The Steel Beneath the Silk by Patricia Bracewell

In the year 1012 England’s Norman-born Queen Emma has been ten years wed to an aging, ruthless, haunted King Æthelred.

The marriage is a bitterly unhappy one, between a queen who seeks to create her own sphere of influence within the court and a suspicious king who eyes her efforts with hostility and resentment. But royal discord shifts to grudging alliance when Cnut of Denmark, with the secret collusion of his English concubine Elgiva, invades England at the head of a massive viking army.

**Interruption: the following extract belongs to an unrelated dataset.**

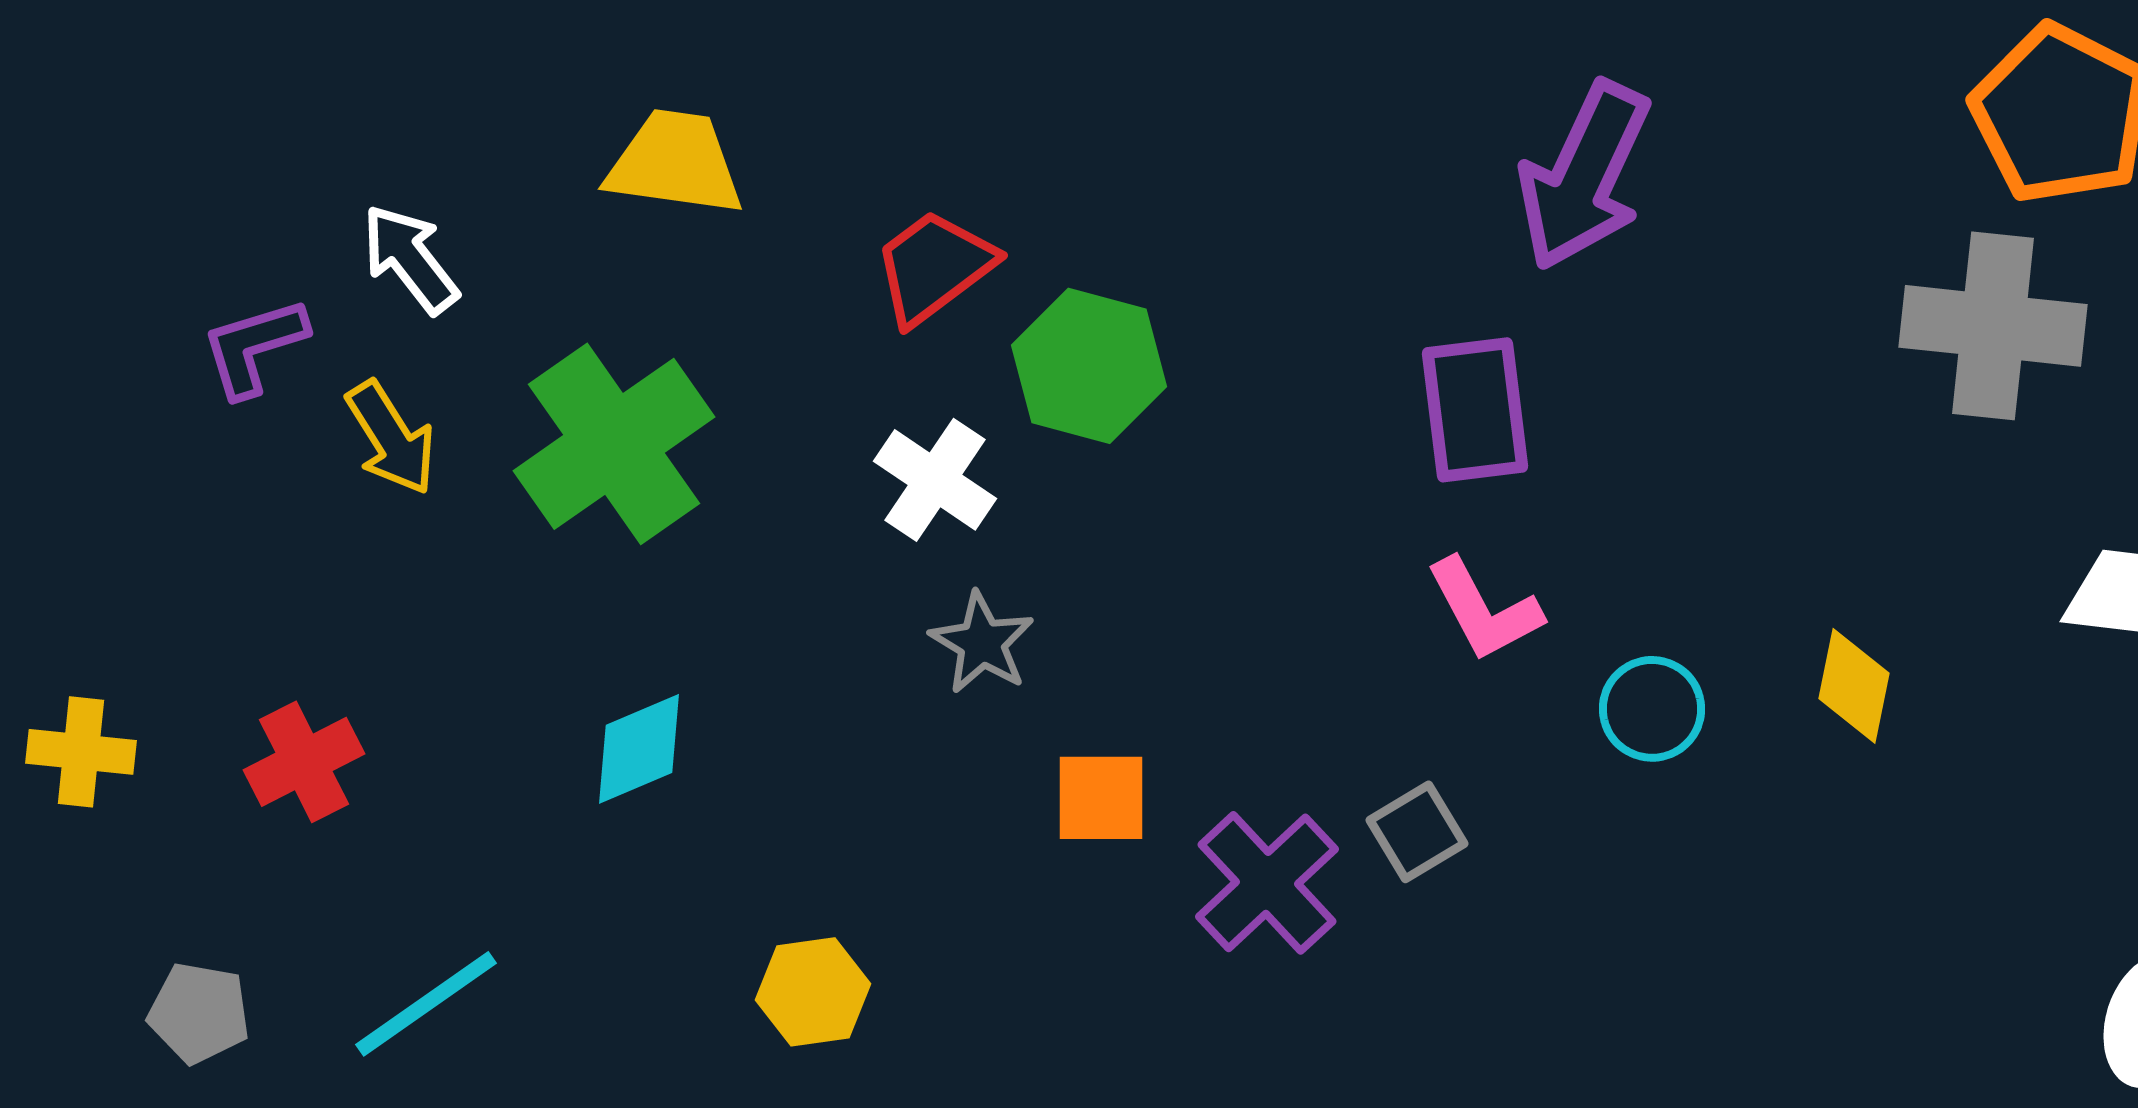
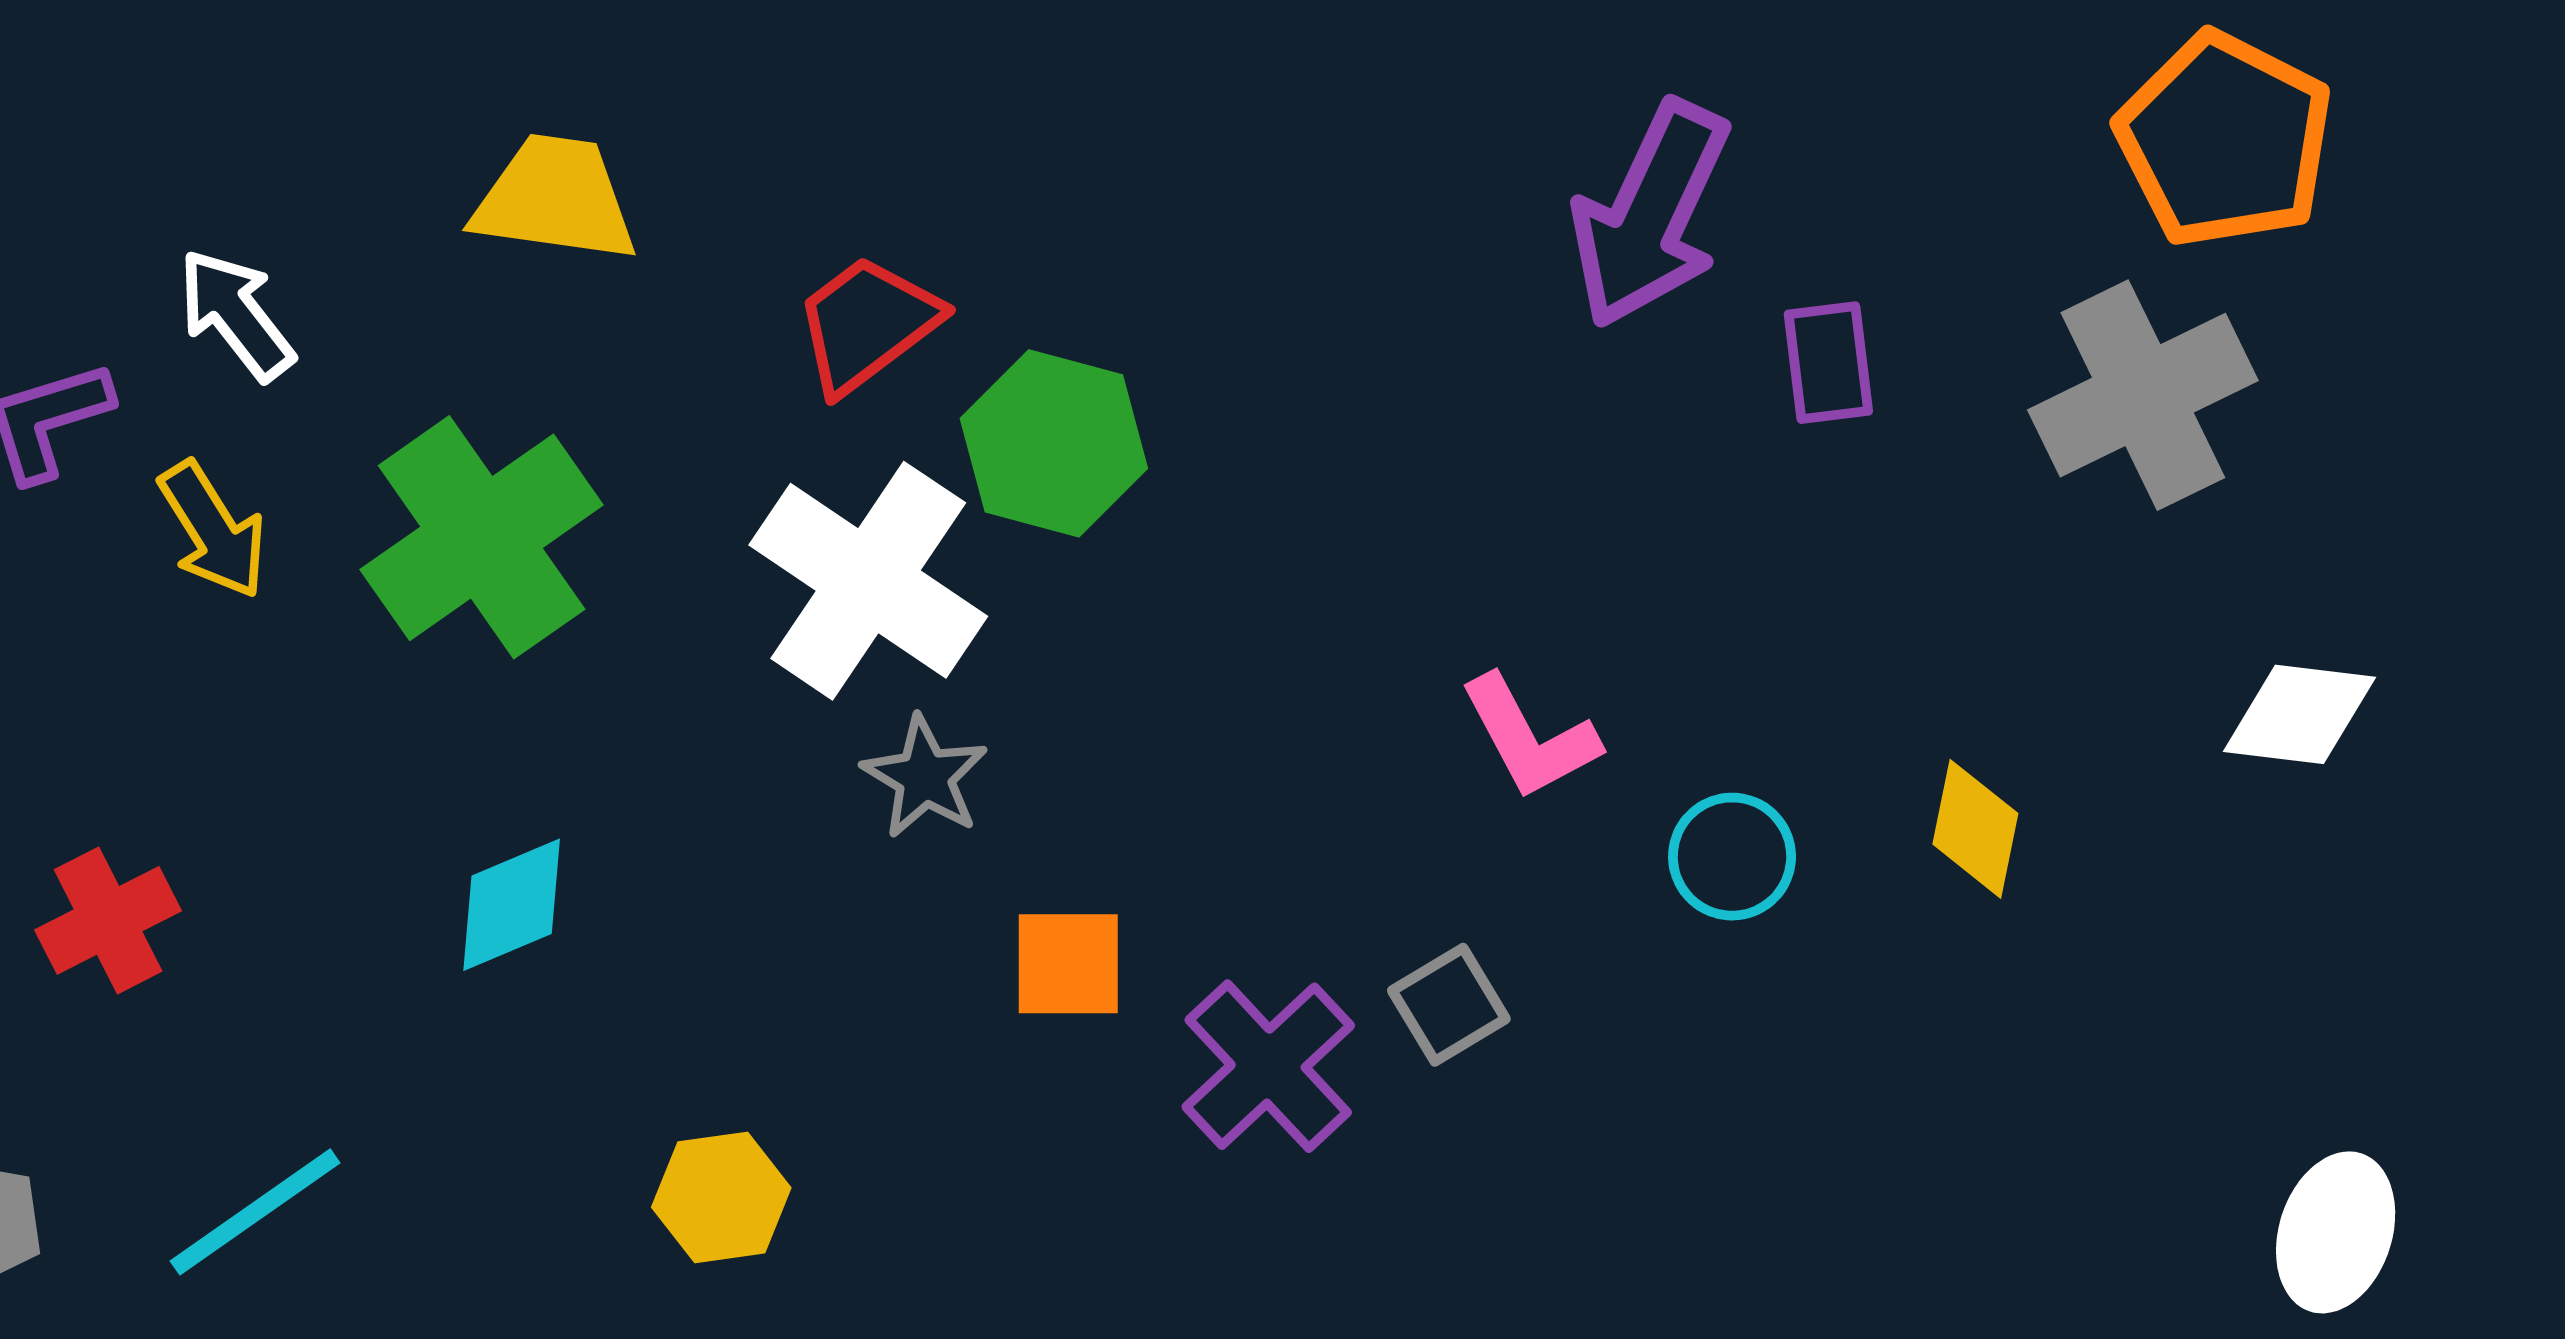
gray cross: (1993, 326) -> (2143, 395), turned -32
purple rectangle: (1475, 410) -> (1828, 363), moved, size x0.7
white cross: (935, 480) -> (868, 581), size x1.6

Amid the chaos of war, Emma must outwit a fierce enemy whose goal is conquest and outmaneuver the cunning Elgiva, who threatens all those whom Emma loves.

Thoughts

The Steel Beneath the Silk is the last book in the Emma of Normandy trilogy which takes place in the final years of the reign of King Aethelred and builds towards the marriage between Emma and Cnut. Swein Forkbeard and his Viking warriors are making significant strides in their bid to conquer the whole of England and the English armies seem helpless against the might of the Danes. While Aethelred mounts a desperate fight against them, he is betrayed by the Western thanes who submit to Swein and he ensures their loyalty by taking their families hostage. As all seems lost, Emma and her children flee to Normandy and while Aethelred takes shelter on the Isle of Wight, his eldest children will pay a terrible price to keep England from the Danes.

Swein declares himself King of England on Christmas Day in 1013 but he dies within weeks and the throne passes to his son, Cnut, who doesn’t have the same power over the English nobles. Aethelred returns to England to reclaim his throne and while his armies are successful in driving out the Vikings, his victory is fleeting as Aethelred’s mental and physical health continue to decline. Already mourning the loss of Athelstan, Emma grows ever more anxious about the safety of her own sons and sends them back to Normandy. As Aethelred grows weaker, he is once again betrayed by his nobles and Cnut returns to reclaim the English throne.

As England is torn apart, the bulk of the battles fall to Edmund, the eldest surviving son of Aethelred, who gains a reputation as an impressive warrior which earns him the nickname of Edmund Ironside. Edmund becomes king in October 1016 after the death of his father, however his attempts to thwart the Danes prove to be futile and he finally agrees to a truce where he and Cnut will be joint rulers with Edmund taking Wessex. The truce proves to be short-lived as Edmund died, most likely of wounds received in battle, just a month later and Cnut is finally King of England. Knowing his best chance of being accepted as king lies with Emma’s hand in marriage, Cnut sets his sights of probably the hardest battle he has ever fought – the love of a queen.

Although there is a lot of battles in this novel which is understandable considering the immense historical events taking place, most of them happen off the page as the focus is still on Emma who is at the heart of the story. Emma has matured into a powerful queen who is fiercely intelligent and loyal to those she loves, however she faces a lot of heartache when she loses the man she loves and becomes estranged from her children. Much of Emma’s life is unknown as chroniclers didn’t find a woman’s contribution to history worth recording, however Bracewell uses a combination of facts and suppositions to recount Emma’s story in a satisfying way. Emma’s personality positively leaps from the pages and her actions as a queen and mother are totally believable. It is easy to understand why Cnut is so captivated by her and willing to wait for her rather than force his hand.

In the same vein, Cnut’s first English wife, Elgiva, who is scheming and manipulative, is portrayed in a human way. I didn’t particularly like Elgiva when she was introduced in the first book but I have grown to respect her strength and instinct for survival. Emma and Elgiva are not as different as they think they are, as they are basically mothers who want to ensure the future of their children and aren’t above using manipulation to achieve it. Seeing her husband’s growing infatuation for Emma, Elgiva realises Cnut is likely to cast her aside to marry the widowed queen but she is determined not to go quietly. While Elgiva is exiled to the north in the book, her status remained undiminished in reality and she played an instrumental part in securing the English throne for her son, Harold Harefoot, after the death of Cnut.

As the author states in the afterword, it is hard deciding when your story should be brought to an end and she chooses to do so as Emma marries Cnut. There is a whole lot of material that could have easily formed another book, particularly the battle for the throne after the death of Cnut, so it is a shame we don’t get to see Emma and Elgiva as older versions of themselves. However, I’m just sad to say goodbye to these characters and look forward to seeing what Bracewell writes next.